*DATA FOR PROCESSING*.

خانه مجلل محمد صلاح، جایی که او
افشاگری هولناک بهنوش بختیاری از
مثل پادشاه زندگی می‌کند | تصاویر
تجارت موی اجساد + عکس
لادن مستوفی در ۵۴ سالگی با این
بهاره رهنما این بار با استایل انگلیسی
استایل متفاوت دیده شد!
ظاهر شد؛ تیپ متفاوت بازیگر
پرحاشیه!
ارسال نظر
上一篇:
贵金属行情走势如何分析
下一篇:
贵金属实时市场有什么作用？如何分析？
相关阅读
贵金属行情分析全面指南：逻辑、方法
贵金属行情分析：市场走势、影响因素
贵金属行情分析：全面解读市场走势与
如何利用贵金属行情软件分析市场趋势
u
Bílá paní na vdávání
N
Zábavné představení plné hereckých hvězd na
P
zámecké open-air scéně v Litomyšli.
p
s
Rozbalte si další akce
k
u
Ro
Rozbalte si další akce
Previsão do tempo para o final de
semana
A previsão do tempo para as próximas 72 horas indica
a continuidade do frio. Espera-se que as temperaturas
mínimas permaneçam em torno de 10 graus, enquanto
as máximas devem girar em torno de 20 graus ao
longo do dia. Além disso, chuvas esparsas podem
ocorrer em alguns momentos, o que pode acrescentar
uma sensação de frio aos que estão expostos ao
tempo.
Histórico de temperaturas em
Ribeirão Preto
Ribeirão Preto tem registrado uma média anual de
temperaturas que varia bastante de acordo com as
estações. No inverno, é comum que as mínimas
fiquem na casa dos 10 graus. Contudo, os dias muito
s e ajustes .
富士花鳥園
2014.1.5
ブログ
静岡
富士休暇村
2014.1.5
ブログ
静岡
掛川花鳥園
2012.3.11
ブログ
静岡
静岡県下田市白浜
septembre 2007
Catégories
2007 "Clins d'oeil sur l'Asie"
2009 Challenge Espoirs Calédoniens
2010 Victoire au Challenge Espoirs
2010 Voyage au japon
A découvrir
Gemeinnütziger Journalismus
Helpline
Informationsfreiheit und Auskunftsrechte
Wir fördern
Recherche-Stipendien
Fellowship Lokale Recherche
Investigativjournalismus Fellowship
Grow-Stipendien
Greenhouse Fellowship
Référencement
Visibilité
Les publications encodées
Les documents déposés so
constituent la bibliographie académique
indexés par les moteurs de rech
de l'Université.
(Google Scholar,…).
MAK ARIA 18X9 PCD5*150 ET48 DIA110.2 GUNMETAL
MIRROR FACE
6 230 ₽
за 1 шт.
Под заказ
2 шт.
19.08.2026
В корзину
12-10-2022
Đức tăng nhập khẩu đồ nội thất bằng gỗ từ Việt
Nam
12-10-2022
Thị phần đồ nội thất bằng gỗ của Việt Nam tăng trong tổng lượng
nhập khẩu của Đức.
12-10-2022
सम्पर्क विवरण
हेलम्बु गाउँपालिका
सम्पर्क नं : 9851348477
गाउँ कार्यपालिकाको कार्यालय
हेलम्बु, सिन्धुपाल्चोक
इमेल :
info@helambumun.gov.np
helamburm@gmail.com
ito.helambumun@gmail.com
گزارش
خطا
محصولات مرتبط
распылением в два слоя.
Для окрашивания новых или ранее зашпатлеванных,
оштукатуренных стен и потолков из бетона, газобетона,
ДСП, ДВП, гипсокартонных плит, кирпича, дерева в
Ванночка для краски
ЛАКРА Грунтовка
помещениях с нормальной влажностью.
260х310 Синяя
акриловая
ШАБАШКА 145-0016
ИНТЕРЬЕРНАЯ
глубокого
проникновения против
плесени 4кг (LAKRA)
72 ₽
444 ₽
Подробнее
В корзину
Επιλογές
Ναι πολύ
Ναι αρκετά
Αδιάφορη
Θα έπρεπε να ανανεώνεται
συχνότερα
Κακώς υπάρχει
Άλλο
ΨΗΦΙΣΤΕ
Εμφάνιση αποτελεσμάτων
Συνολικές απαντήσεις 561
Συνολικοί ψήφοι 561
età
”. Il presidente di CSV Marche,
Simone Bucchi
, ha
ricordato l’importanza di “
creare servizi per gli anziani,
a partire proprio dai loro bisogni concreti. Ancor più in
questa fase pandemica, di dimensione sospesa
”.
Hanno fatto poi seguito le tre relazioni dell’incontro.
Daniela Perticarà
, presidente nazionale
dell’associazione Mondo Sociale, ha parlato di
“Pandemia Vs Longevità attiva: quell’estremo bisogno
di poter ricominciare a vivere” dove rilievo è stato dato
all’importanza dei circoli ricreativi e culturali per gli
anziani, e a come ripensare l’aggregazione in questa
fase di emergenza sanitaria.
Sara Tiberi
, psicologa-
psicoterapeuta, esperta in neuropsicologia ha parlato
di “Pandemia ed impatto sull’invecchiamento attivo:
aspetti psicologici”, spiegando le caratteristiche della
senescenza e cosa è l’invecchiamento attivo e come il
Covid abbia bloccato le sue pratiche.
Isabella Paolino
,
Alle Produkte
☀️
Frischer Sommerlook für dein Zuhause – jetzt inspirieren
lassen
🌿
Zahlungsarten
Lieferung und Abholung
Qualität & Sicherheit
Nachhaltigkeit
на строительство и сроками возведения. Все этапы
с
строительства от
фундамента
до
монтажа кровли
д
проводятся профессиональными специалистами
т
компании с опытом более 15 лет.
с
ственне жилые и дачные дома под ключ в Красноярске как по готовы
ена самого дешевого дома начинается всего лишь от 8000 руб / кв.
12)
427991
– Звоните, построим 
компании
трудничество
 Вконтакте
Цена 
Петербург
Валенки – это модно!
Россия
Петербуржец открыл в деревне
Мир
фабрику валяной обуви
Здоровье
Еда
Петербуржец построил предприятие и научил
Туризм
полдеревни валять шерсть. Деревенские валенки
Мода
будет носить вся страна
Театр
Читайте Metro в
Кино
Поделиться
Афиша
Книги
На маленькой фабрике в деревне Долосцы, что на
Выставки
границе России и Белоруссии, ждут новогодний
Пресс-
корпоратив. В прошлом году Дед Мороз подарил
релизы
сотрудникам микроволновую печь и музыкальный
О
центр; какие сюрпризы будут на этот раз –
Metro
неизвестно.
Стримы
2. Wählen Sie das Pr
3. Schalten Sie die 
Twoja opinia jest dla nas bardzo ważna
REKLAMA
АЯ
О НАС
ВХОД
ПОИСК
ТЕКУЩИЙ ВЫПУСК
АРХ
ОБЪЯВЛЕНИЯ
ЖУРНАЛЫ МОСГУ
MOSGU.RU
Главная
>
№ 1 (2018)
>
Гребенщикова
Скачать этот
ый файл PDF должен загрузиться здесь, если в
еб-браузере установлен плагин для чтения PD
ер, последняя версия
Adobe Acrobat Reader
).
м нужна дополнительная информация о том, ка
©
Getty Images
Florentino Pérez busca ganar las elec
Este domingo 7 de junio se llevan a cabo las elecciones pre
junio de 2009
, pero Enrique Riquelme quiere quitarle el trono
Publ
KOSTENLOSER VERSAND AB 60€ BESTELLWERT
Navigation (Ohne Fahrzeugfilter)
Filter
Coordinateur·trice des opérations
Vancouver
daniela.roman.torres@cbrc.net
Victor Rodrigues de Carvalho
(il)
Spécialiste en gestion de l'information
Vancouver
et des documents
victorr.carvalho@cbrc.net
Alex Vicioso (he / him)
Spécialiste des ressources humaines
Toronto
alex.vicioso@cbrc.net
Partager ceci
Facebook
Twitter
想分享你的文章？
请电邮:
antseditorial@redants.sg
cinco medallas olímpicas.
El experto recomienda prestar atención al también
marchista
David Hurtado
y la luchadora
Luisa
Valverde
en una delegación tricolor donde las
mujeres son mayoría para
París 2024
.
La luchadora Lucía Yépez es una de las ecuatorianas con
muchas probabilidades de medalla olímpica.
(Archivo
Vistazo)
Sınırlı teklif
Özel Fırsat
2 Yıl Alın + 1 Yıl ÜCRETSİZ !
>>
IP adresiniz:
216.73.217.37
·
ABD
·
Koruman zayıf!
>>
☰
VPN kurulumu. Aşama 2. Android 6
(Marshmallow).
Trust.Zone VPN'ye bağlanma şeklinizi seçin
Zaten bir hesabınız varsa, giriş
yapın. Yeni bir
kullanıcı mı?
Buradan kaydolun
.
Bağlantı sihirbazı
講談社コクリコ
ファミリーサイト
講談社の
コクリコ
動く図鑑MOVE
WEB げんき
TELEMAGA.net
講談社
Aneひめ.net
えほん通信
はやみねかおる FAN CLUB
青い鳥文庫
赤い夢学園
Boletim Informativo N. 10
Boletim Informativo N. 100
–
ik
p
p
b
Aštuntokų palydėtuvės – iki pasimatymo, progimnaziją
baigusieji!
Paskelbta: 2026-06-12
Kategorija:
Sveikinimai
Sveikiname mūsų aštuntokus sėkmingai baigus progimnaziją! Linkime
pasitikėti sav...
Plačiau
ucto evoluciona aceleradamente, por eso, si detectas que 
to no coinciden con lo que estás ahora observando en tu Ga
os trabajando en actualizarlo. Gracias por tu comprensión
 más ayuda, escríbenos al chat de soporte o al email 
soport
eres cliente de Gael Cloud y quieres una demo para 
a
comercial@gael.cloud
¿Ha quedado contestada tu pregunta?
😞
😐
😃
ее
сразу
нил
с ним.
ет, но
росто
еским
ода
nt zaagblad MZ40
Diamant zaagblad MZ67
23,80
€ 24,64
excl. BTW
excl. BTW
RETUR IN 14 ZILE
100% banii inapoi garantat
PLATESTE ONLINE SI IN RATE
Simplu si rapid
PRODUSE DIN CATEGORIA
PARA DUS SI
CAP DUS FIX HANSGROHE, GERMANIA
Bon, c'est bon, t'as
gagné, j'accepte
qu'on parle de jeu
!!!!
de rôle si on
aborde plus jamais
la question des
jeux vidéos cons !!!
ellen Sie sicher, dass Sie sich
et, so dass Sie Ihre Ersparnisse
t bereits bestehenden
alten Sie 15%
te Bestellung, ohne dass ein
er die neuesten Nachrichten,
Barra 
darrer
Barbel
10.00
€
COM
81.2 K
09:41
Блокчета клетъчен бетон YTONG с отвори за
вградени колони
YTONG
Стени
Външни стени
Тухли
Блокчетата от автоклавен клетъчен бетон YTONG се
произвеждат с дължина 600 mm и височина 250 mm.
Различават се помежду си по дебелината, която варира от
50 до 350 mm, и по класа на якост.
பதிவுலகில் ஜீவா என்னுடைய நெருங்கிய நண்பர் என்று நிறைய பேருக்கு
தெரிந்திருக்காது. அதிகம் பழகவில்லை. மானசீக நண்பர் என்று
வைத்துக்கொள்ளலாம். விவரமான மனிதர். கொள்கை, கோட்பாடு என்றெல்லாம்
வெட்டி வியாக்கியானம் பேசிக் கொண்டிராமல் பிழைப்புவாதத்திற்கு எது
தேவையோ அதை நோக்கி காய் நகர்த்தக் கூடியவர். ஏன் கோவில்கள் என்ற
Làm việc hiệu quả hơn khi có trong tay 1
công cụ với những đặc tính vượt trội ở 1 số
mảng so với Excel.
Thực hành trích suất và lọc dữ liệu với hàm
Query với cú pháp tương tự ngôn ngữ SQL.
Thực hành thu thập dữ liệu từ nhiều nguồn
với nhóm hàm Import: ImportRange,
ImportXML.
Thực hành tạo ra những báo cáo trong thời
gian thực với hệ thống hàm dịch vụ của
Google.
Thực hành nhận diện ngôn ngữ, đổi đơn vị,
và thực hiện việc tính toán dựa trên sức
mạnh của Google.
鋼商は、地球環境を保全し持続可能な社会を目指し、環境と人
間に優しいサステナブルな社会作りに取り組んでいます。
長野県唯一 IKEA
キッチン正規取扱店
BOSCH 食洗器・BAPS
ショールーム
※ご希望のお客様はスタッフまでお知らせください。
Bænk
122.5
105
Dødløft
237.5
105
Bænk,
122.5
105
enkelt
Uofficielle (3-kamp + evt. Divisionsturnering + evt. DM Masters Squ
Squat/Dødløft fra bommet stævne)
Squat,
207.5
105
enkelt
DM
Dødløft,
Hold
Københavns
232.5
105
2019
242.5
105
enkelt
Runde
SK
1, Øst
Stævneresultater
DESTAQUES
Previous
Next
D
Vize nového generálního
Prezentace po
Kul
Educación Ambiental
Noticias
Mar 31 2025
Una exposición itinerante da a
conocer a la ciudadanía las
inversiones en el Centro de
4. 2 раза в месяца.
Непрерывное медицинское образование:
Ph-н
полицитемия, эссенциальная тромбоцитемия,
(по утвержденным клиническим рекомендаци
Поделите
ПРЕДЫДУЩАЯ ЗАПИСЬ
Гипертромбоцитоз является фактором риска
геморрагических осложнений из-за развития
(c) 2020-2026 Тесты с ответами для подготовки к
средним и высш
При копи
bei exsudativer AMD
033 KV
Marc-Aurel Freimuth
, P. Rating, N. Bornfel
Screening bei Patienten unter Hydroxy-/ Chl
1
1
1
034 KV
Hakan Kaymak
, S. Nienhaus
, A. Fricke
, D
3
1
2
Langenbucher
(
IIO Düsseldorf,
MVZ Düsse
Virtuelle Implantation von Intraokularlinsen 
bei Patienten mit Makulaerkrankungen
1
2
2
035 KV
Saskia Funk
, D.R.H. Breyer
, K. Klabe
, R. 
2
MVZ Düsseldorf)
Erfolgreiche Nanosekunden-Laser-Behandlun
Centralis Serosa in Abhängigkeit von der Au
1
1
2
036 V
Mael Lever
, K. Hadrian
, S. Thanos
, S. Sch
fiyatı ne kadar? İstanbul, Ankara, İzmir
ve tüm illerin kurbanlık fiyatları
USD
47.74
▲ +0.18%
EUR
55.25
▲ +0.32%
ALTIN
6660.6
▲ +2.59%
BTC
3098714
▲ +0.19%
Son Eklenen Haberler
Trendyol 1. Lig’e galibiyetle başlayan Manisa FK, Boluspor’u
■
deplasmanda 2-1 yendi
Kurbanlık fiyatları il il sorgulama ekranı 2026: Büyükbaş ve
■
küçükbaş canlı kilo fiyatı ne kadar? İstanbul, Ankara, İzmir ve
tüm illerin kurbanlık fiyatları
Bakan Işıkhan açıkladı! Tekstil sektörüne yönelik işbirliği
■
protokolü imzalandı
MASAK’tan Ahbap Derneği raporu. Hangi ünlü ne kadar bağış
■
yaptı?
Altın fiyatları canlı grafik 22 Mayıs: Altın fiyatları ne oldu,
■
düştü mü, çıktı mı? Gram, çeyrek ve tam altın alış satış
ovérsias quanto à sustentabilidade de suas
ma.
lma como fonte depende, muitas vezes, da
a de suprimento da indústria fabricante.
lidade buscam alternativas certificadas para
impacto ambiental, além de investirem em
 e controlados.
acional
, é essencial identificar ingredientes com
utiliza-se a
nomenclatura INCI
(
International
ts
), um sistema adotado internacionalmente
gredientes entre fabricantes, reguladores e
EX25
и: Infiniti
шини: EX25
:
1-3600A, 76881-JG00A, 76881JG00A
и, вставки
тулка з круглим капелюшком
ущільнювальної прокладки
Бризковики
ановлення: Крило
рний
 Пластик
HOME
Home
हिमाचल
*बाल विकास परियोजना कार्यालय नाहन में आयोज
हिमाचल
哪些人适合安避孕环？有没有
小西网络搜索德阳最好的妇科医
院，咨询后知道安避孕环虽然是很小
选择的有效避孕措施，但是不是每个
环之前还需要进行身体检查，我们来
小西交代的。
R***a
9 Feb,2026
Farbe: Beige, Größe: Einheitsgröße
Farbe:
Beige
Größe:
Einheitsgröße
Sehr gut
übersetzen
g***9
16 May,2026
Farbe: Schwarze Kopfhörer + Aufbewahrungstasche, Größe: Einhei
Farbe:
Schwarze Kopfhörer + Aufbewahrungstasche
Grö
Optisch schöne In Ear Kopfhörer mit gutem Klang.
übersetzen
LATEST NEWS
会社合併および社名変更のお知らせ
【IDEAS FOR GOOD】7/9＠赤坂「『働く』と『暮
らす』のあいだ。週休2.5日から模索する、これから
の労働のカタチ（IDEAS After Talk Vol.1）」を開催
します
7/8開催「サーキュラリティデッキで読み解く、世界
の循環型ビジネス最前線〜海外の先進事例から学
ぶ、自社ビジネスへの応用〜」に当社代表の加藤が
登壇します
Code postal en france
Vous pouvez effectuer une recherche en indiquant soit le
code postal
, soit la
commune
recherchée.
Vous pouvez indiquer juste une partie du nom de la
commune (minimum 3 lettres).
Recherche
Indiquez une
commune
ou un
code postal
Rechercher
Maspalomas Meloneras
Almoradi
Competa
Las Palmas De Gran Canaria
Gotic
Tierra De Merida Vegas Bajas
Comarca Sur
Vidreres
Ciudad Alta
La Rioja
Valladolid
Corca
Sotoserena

*EXERCISE AIM*. Please give the number of lines in the data above that hold "illerin", and write nothing else.

*RESPONSE BOX*. 2